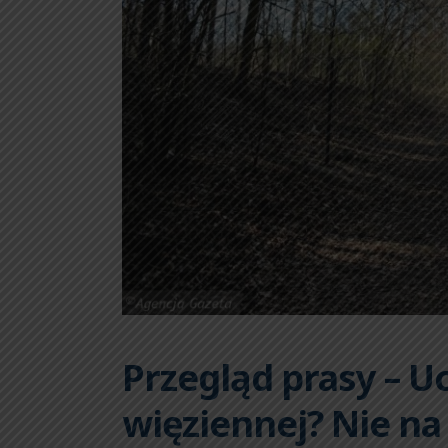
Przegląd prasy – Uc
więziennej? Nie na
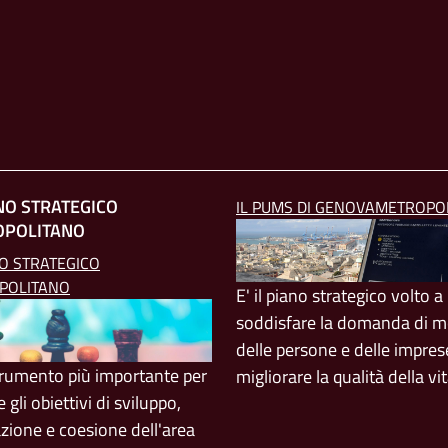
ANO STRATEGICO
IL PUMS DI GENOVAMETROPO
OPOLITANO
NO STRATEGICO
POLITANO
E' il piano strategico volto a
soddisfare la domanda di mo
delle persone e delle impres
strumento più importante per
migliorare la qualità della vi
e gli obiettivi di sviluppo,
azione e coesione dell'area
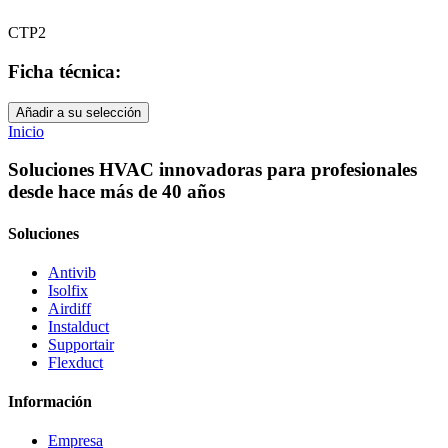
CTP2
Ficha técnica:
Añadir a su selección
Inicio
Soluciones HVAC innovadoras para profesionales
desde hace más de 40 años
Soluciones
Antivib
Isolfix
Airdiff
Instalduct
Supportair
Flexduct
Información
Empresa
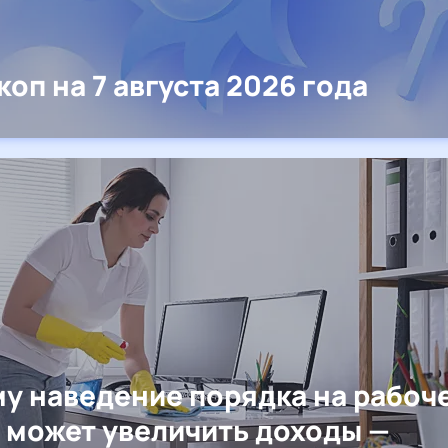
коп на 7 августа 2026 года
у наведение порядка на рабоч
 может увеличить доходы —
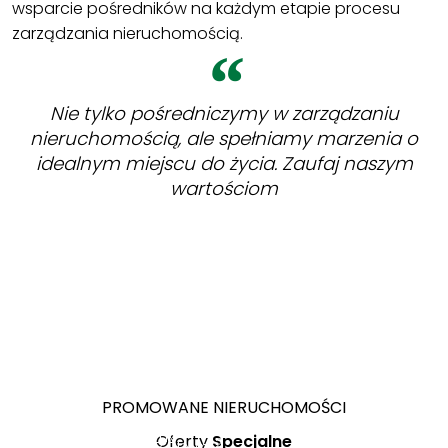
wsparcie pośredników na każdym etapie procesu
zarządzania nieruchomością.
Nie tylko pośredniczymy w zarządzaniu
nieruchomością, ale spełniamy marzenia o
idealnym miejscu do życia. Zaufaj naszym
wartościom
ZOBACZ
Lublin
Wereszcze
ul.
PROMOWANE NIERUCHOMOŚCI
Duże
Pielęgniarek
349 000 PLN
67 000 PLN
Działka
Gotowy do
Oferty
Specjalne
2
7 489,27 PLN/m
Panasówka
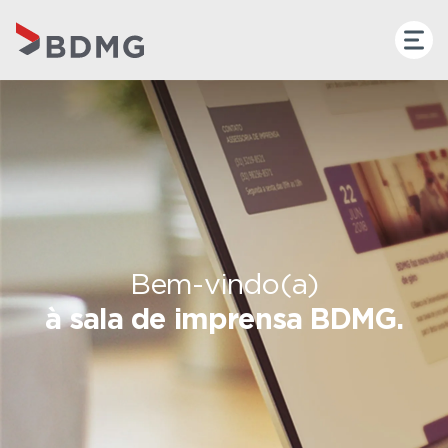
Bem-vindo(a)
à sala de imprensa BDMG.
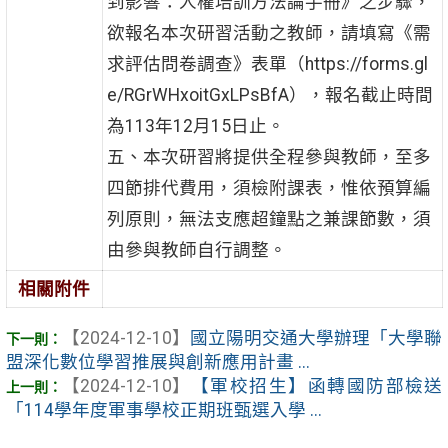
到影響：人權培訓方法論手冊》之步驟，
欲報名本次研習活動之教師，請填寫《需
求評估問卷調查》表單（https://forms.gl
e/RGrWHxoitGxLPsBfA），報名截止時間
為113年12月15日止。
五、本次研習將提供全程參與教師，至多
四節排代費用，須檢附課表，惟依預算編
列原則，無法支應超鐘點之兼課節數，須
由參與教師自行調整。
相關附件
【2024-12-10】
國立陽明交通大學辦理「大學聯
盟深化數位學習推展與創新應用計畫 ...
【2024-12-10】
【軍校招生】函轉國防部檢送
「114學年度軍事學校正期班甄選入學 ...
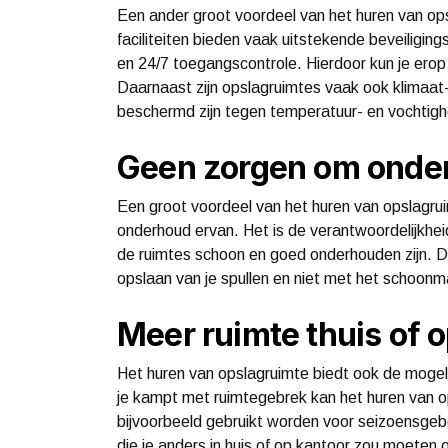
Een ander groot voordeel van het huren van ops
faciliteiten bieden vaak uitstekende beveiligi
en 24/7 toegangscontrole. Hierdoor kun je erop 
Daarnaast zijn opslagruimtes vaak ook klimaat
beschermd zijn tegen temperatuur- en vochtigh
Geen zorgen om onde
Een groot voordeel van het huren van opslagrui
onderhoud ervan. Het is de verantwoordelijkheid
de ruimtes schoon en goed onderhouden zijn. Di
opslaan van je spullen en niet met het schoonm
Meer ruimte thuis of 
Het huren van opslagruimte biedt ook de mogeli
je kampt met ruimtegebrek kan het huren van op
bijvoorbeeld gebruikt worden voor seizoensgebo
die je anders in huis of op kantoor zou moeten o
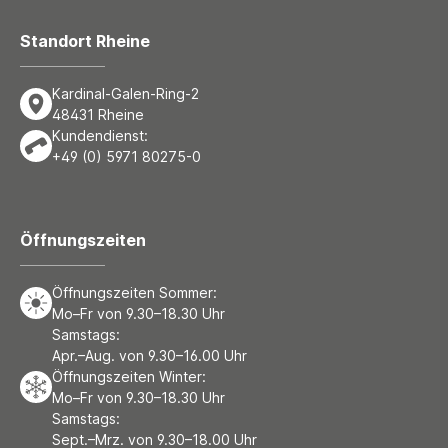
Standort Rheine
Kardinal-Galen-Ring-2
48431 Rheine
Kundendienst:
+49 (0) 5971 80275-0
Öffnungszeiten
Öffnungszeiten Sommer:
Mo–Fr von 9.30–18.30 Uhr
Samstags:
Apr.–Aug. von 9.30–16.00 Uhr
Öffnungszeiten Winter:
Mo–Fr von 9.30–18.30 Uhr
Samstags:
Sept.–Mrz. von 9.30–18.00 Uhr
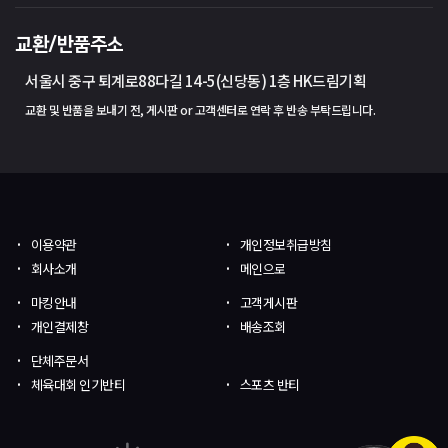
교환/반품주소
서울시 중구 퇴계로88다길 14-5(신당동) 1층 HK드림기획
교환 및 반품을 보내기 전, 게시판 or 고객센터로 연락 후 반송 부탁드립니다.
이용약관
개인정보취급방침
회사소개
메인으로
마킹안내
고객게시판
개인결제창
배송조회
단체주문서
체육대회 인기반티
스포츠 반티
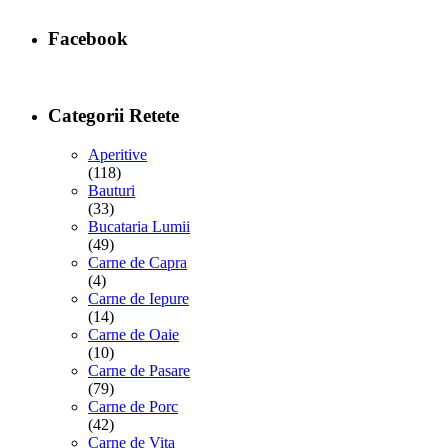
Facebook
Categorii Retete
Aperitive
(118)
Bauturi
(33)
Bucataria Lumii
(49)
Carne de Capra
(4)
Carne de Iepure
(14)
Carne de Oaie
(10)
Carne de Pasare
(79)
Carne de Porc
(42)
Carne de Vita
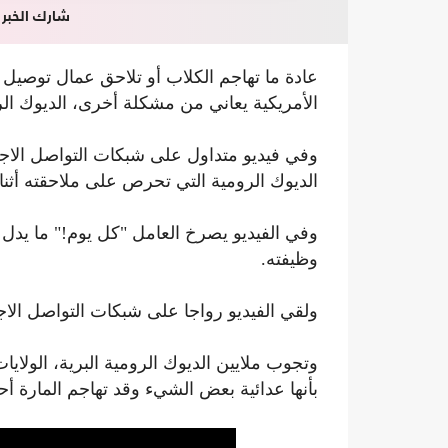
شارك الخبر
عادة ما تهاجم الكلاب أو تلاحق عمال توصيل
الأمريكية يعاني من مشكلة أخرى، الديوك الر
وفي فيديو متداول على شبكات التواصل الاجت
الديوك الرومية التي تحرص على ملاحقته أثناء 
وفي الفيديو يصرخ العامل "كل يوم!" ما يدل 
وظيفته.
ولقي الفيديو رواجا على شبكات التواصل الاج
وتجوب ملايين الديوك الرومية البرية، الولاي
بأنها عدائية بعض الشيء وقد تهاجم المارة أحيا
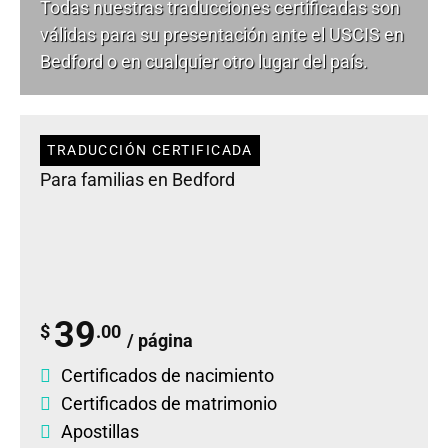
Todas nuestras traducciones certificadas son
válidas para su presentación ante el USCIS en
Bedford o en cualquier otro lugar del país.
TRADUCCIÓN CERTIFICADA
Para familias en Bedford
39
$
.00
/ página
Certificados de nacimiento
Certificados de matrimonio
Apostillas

Description of the task: The lines wanted run from the first one in the material above through the line containing "求評估問卷調查》表單（https://forms.gl"; give them again exactly, leaving out the pictures.

Response for this exercise:
Przegląd prasy – Uc
więziennej? Nie na
ANO STRATEGICO
IL PUMS DI GENOVAMETROPO
OPOLITANO
NO STRATEGICO
POLITANO
E' il piano strategico volto a
soddisfare la domanda di mo
delle persone e delle impres
strumento più importante per
migliorare la qualità della vi
e gli obiettivi di sviluppo,
azione e coesione dell'area
CTP2
Ficha técnica:
Añadir a su selección
Inicio
Soluciones HVAC innovadoras para profesionales
desde hace más de 40 años
Soluciones
Antivib
Isolfix
Airdiff
Instalduct
Supportair
Flexduct
Información
Empresa
коп на 7 августа 2026 года
у наведение порядка на рабоч
 может увеличить доходы —
wsparcie pośredników na każdym etapie procesu
zarządzania nieruchomością.
Nie tylko pośredniczymy w zarządzaniu
nieruchomością, ale spełniamy marzenia o
idealnym miejscu do życia. Zaufaj naszym
wartościom
ZOBACZ
Lublin
Wereszcze
ul.
PROMOWANE NIERUCHOMOŚCI
Duże
Pielęgniarek
349 000 PLN
67 000 PLN
Działka
Gotowy do
Oferty
Specjalne
2
7 489,27 PLN/m
Panasówka
Bem-vindo(a)
à sala de imprensa BDMG.
到影響：人權培訓方法論手冊》之步驟，
欲報名本次研習活動之教師，請填寫《需
求評估問卷調查》表單（https://forms.gl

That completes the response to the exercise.